#### Work required
From the first line of the material to the line containing "Это только небольшая", inclusive, write out each line exactly, leaving out the pictures.

#### The records
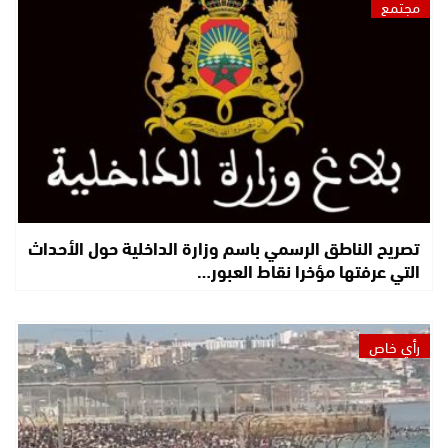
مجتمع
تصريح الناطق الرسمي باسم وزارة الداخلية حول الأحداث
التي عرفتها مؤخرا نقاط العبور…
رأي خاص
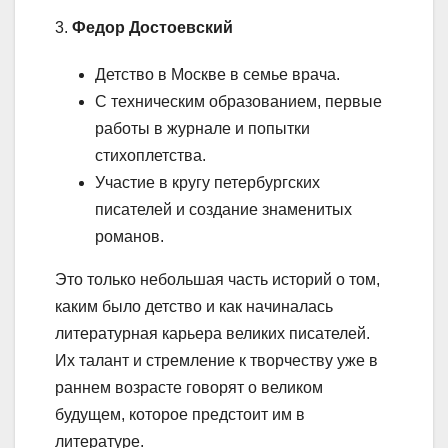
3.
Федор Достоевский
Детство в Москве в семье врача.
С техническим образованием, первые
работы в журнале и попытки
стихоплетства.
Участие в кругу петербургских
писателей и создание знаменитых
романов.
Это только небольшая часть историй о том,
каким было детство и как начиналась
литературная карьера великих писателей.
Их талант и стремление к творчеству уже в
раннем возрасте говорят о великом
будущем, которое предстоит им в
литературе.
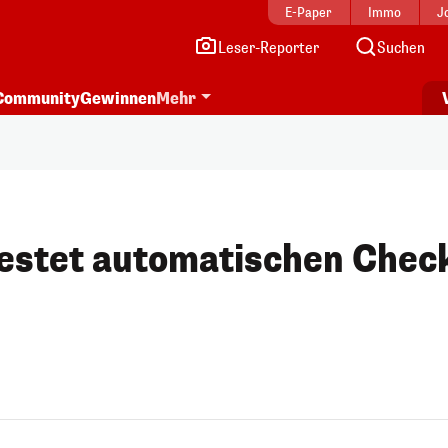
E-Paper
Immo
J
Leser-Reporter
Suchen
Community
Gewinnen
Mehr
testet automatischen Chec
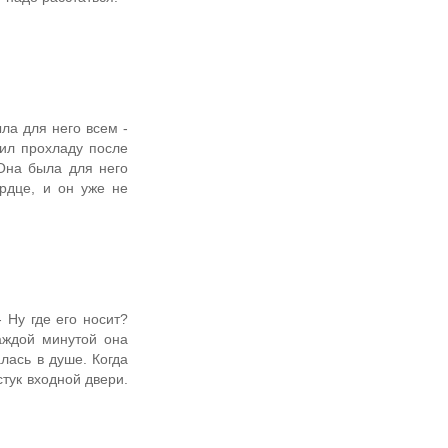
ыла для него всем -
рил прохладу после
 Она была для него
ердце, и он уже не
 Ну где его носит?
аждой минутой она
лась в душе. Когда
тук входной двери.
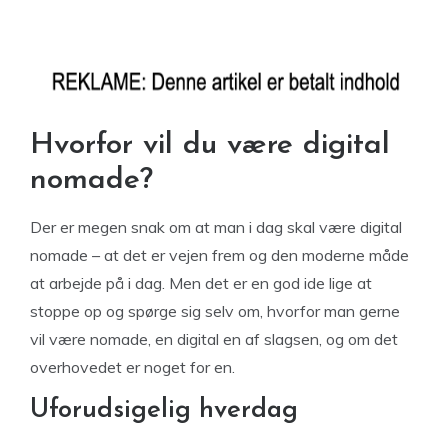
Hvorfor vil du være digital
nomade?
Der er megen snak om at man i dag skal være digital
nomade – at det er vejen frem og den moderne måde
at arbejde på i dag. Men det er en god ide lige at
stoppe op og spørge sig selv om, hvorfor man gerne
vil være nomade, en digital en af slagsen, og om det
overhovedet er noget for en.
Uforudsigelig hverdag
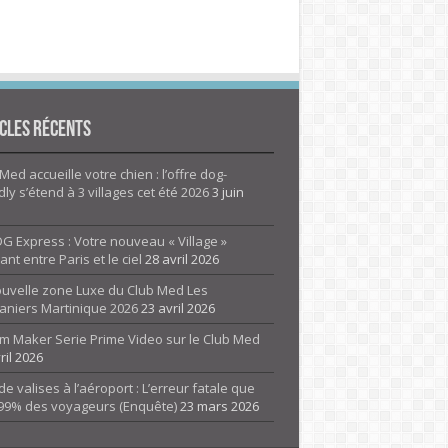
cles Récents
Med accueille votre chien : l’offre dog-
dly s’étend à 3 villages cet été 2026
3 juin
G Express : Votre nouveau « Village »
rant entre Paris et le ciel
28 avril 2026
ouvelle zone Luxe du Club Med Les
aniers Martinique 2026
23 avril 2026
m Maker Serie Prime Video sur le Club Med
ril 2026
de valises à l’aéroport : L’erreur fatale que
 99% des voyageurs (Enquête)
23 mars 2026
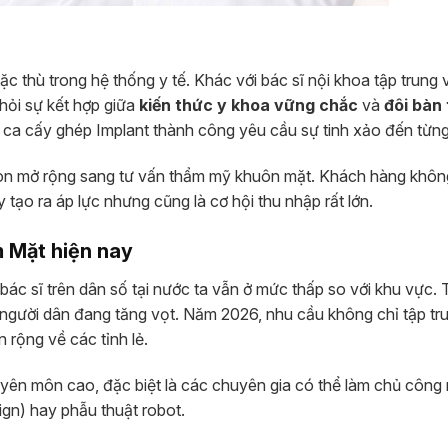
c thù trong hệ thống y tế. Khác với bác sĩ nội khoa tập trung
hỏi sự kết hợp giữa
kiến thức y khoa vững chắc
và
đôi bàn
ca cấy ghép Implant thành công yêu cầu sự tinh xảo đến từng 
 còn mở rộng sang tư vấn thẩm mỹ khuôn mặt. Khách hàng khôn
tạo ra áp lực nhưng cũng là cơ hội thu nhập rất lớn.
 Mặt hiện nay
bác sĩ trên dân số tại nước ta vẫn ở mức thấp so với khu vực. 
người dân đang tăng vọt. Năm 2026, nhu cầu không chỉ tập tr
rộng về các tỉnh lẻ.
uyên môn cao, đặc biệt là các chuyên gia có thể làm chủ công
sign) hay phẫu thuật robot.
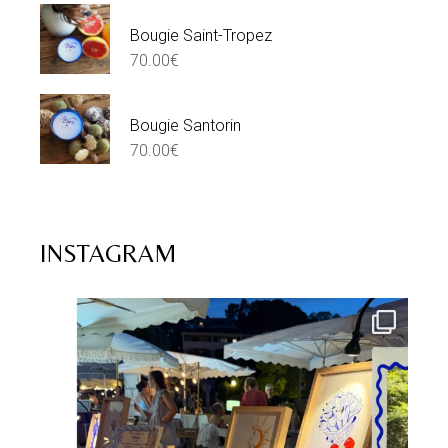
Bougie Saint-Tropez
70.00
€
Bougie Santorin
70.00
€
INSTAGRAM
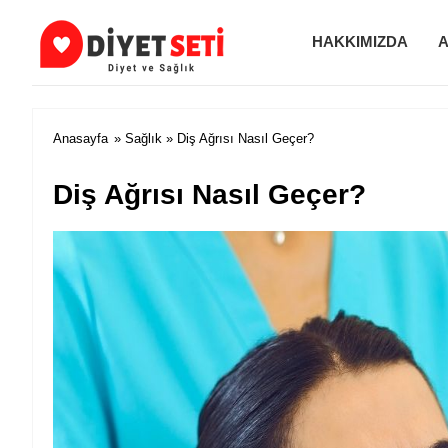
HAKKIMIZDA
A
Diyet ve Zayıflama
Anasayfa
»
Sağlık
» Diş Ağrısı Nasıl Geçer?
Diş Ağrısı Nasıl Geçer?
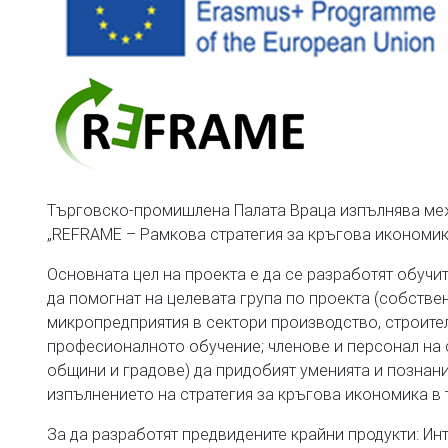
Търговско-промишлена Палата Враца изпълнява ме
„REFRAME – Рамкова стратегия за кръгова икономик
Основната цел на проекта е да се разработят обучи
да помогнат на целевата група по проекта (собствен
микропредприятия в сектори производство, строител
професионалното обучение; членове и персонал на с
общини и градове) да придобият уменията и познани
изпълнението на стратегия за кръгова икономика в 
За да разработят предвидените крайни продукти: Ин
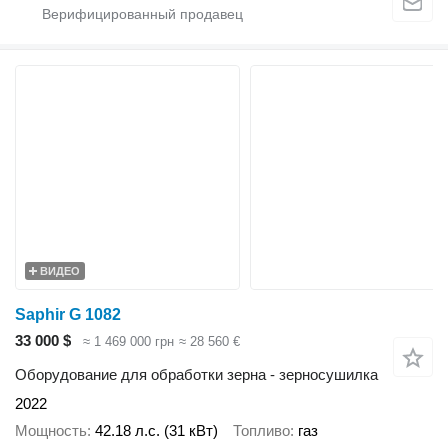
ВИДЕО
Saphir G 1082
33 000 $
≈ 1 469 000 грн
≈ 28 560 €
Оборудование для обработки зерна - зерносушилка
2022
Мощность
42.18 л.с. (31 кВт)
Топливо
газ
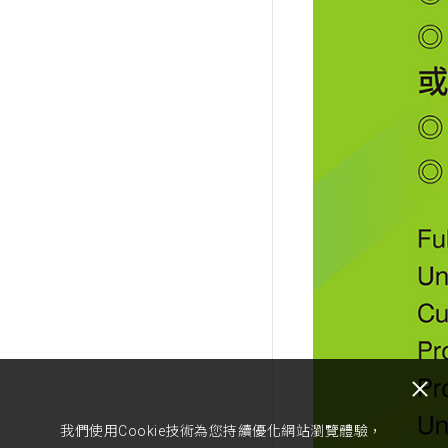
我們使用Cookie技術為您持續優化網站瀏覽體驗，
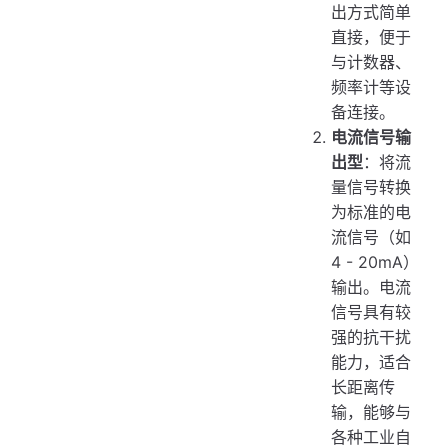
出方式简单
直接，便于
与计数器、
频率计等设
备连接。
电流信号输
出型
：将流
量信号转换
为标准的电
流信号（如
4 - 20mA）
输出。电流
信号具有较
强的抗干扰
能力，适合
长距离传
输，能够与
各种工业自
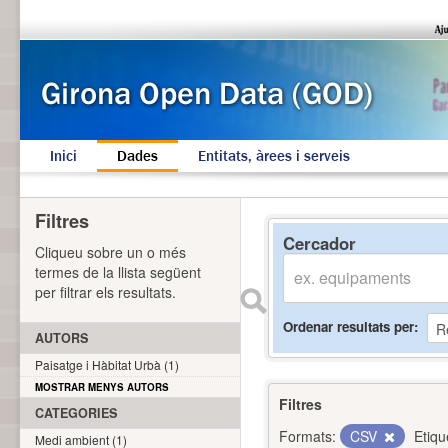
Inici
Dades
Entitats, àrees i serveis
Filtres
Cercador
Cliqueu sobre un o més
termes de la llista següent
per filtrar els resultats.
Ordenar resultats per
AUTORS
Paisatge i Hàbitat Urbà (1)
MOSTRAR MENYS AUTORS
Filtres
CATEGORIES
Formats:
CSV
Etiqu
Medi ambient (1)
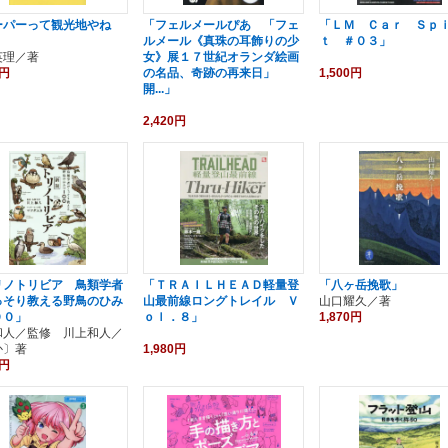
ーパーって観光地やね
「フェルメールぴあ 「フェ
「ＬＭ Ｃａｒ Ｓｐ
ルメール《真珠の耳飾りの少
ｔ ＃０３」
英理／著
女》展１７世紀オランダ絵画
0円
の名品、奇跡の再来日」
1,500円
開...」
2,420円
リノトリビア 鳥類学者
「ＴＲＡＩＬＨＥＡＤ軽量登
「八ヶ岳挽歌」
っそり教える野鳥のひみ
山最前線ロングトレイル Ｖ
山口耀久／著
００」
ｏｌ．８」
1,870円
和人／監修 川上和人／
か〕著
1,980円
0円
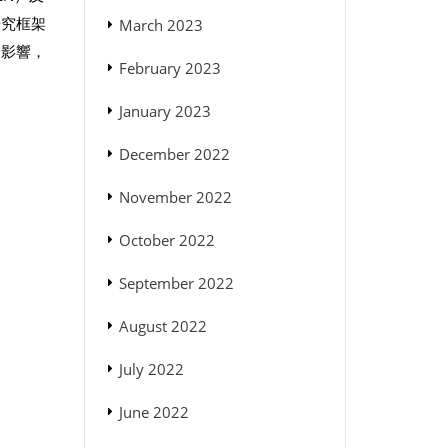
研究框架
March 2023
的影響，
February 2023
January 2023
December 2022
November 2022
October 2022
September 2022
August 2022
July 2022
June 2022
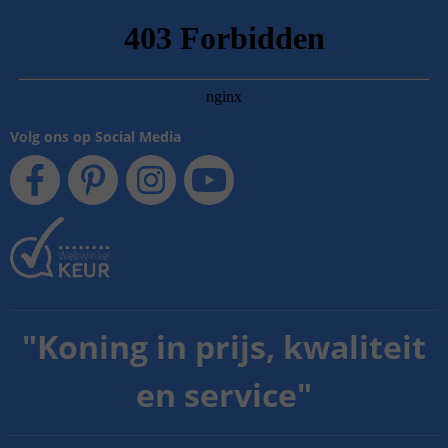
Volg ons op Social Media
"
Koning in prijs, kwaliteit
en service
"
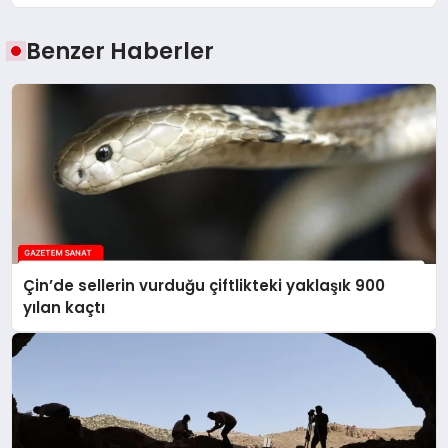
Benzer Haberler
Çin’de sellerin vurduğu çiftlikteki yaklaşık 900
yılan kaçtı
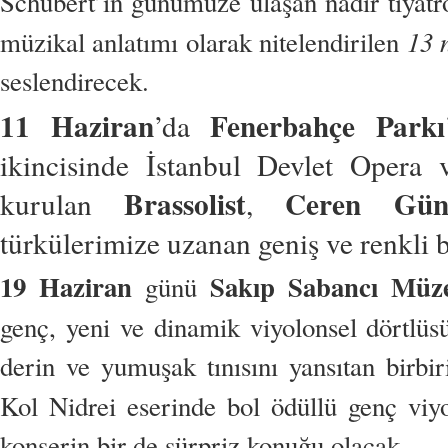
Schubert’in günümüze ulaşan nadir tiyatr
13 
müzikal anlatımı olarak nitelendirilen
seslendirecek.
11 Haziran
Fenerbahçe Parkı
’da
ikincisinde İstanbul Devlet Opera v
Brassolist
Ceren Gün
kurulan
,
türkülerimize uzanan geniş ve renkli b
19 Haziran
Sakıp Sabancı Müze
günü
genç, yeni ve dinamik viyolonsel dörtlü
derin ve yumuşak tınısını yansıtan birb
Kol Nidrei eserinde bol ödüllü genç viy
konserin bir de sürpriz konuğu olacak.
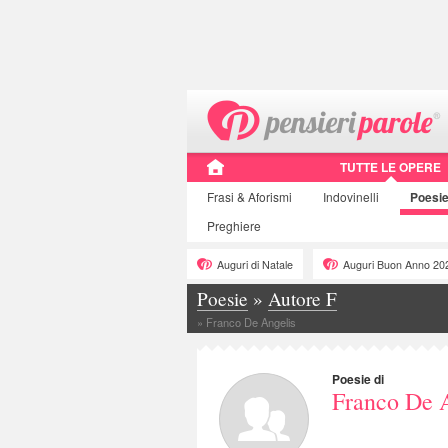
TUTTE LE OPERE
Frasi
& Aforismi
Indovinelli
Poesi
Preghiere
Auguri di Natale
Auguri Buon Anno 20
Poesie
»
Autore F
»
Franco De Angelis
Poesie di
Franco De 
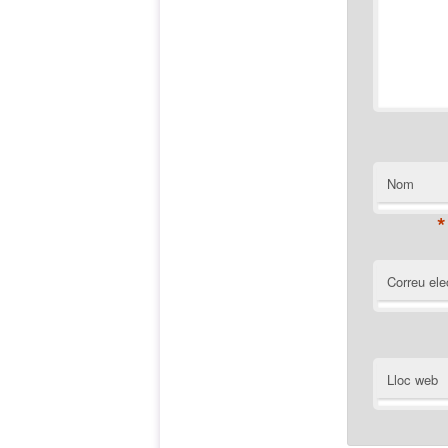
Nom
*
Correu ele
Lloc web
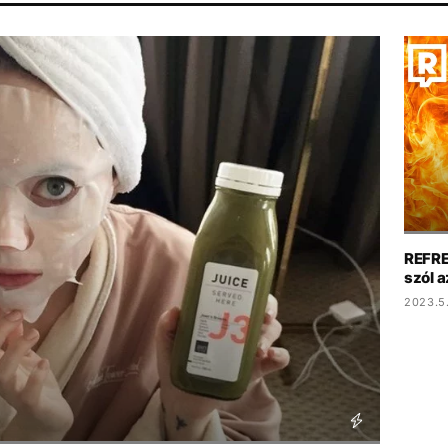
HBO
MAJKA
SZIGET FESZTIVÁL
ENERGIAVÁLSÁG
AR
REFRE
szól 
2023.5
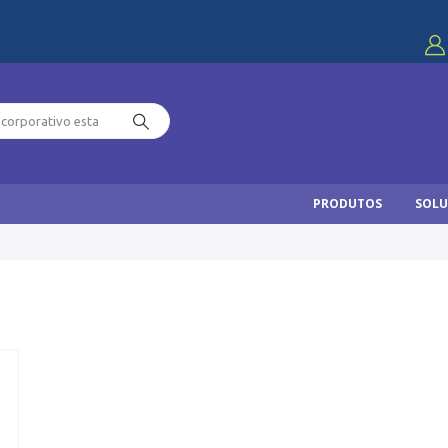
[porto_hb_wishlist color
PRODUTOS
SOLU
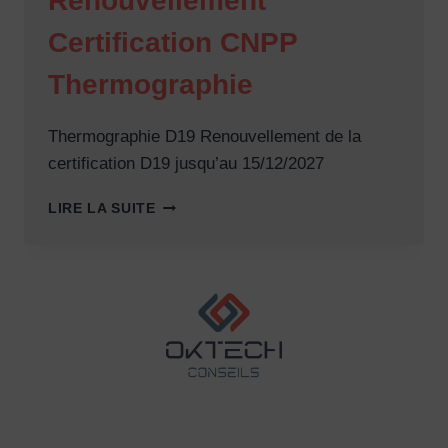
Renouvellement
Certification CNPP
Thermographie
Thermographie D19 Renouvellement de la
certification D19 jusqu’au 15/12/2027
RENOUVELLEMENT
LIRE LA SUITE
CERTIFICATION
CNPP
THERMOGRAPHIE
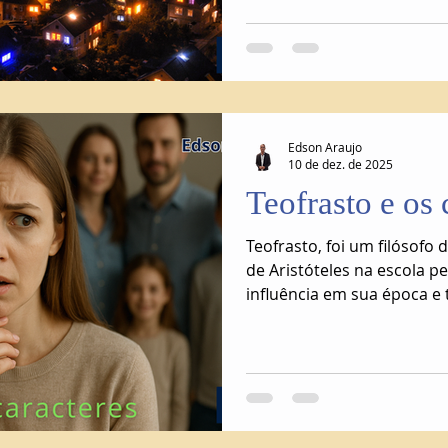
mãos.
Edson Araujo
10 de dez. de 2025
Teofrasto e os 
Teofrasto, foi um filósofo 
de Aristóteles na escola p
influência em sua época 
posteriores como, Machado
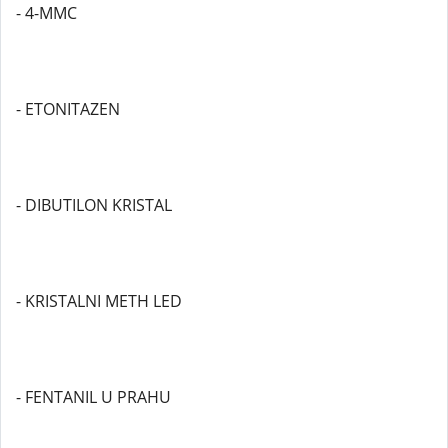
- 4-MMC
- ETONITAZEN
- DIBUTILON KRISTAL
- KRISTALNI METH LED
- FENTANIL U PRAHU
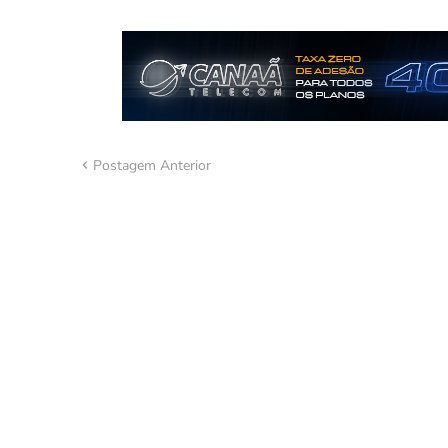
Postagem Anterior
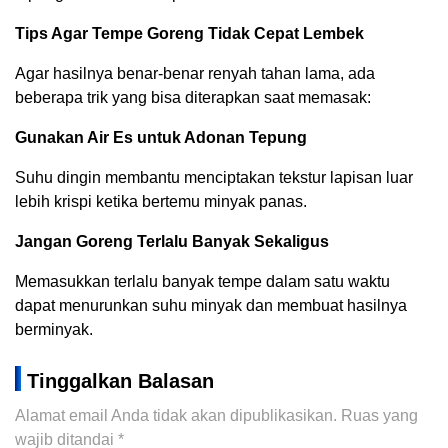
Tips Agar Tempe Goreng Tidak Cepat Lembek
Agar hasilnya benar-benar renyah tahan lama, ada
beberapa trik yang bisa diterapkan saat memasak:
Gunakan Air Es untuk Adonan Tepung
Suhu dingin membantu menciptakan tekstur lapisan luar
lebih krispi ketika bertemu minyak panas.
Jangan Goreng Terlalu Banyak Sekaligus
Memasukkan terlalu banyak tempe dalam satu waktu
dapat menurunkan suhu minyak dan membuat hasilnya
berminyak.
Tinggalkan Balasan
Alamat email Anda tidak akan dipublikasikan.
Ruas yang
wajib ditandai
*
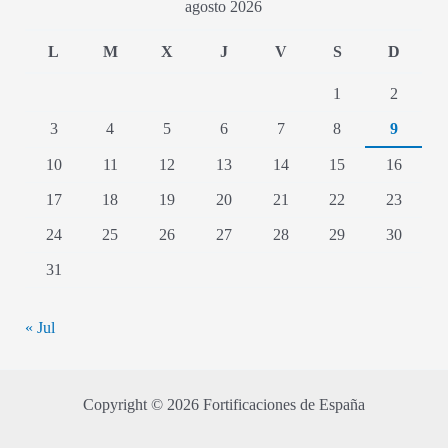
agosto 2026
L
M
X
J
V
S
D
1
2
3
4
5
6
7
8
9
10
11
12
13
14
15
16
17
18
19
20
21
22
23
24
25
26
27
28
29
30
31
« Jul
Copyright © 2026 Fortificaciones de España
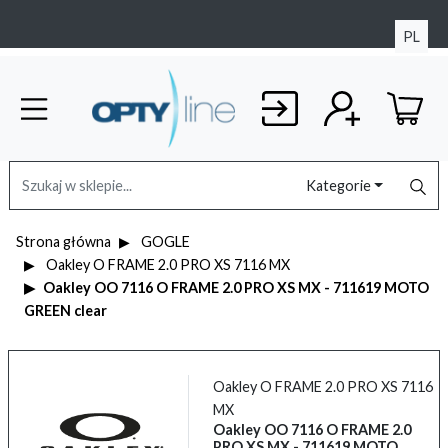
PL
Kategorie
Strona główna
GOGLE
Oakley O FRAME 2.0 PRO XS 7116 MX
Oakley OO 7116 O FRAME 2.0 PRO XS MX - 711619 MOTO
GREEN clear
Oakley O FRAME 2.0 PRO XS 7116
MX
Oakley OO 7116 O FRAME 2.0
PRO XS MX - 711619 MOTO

#### Result
مجتمع
تصريح الناطق الرسمي باسم وزارة الداخلية حول الأحداث
التي عرفتها مؤخرا نقاط العبور…
رأي خاص
3.
Федор Достоевский
Детство в Москве в семье врача.
С техническим образованием, первые
работы в журнале и попытки
стихоплетства.
Участие в кругу петербургских
писателей и создание знаменитых
романов.
Это только небольшая часть историй о том,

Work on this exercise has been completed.